Task prompt
Repeat the records below exactly, leaving out any pictures.

Record set

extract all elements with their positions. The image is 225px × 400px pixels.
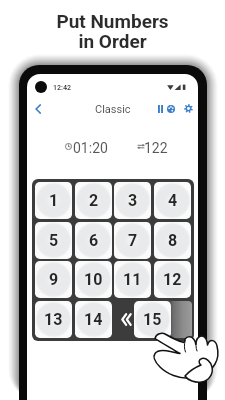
- button[interactable]: Back: [29, 100, 47, 118]
- staticText: 6: [89, 231, 99, 250]
- button[interactable]: 5: [35, 222, 72, 259]
- button[interactable]: 11: [114, 261, 151, 298]
- button[interactable]: 10: [75, 261, 112, 298]
- button[interactable]: 12: [154, 261, 191, 298]
- button[interactable]: Pause: [154, 101, 166, 116]
- button[interactable]: 6: [75, 222, 112, 259]
- button[interactable]: 2: [75, 182, 112, 219]
- button[interactable]: 14: [75, 301, 112, 338]
- button[interactable]: 9: [35, 261, 72, 298]
- staticText: 15: [143, 310, 162, 329]
- staticText: 4: [168, 191, 178, 210]
- staticText: 12:42: [53, 84, 72, 92]
- staticText: 1: [49, 191, 59, 210]
- staticText: 2: [89, 191, 99, 210]
- button[interactable]: 7: [114, 222, 151, 259]
- staticText: 122: [144, 140, 168, 156]
- staticText: 3: [128, 191, 138, 210]
- button[interactable]: Theme: [165, 101, 177, 116]
- staticText: 8: [168, 231, 178, 250]
- staticText: 12: [163, 270, 182, 289]
- staticText: 11: [123, 270, 142, 289]
- staticText: 7: [128, 231, 138, 250]
- staticText: 5: [49, 231, 59, 250]
- staticText: in Order: [78, 30, 147, 52]
- button[interactable]: 4: [154, 182, 191, 219]
- staticText: 10: [84, 270, 103, 289]
- staticText: Put Numbers: [56, 10, 169, 32]
- staticText: Classic: [95, 103, 131, 116]
- staticText: 9: [49, 270, 59, 289]
- button[interactable]: 13: [35, 301, 72, 338]
- button[interactable]: 8: [154, 222, 191, 259]
- button[interactable]: Settings: [181, 101, 195, 116]
- staticText: 01:20: [73, 140, 108, 156]
- staticText: 13: [44, 310, 63, 329]
- staticText: 14: [84, 310, 103, 329]
- button[interactable]: 3: [114, 182, 151, 219]
- button[interactable]: 15: [134, 301, 171, 338]
- button[interactable]: 1: [35, 182, 72, 219]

Result of the exercise
extract all elements with their positions. The image is 225px × 400px pixels.
- button[interactable]: Back: [29, 100, 47, 118]
- staticText: 6: [89, 231, 99, 250]
- button[interactable]: 5: [35, 222, 72, 259]
- button[interactable]: 11: [114, 261, 151, 298]
- button[interactable]: 10: [75, 261, 112, 298]
- button[interactable]: 12: [154, 261, 191, 298]
- button[interactable]: Pause: [154, 101, 166, 116]
- button[interactable]: 6: [75, 222, 112, 259]
- button[interactable]: 2: [75, 182, 112, 219]
- button[interactable]: 14: [75, 301, 112, 338]
- button[interactable]: 9: [35, 261, 72, 298]
- staticText: 15: [143, 310, 162, 329]
- staticText: 4: [168, 191, 178, 210]
- staticText: 12:42: [53, 84, 72, 92]
- staticText: 1: [49, 191, 59, 210]
- staticText: 2: [89, 191, 99, 210]
- button[interactable]: 7: [114, 222, 151, 259]
- staticText: 122: [144, 140, 168, 156]
- staticText: 3: [128, 191, 138, 210]
- button[interactable]: Theme: [165, 101, 177, 116]
- staticText: 8: [168, 231, 178, 250]
- staticText: 12: [163, 270, 182, 289]
- staticText: 11: [123, 270, 142, 289]
- staticText: 7: [128, 231, 138, 250]
- staticText: 5: [49, 231, 59, 250]
- staticText: in Order: [78, 30, 147, 52]
- button[interactable]: 4: [154, 182, 191, 219]
- staticText: 10: [84, 270, 103, 289]
- staticText: Put Numbers: [56, 10, 169, 32]
- staticText: Classic: [95, 103, 131, 116]
- staticText: 9: [49, 270, 59, 289]
- button[interactable]: 13: [35, 301, 72, 338]
- button[interactable]: 8: [154, 222, 191, 259]
- button[interactable]: Settings: [181, 101, 195, 116]
- staticText: 01:20: [73, 140, 108, 156]
- staticText: 13: [44, 310, 63, 329]
- staticText: 14: [84, 310, 103, 329]
- button[interactable]: 3: [114, 182, 151, 219]
- button[interactable]: 15: [134, 301, 171, 338]
- button[interactable]: 1: [35, 182, 72, 219]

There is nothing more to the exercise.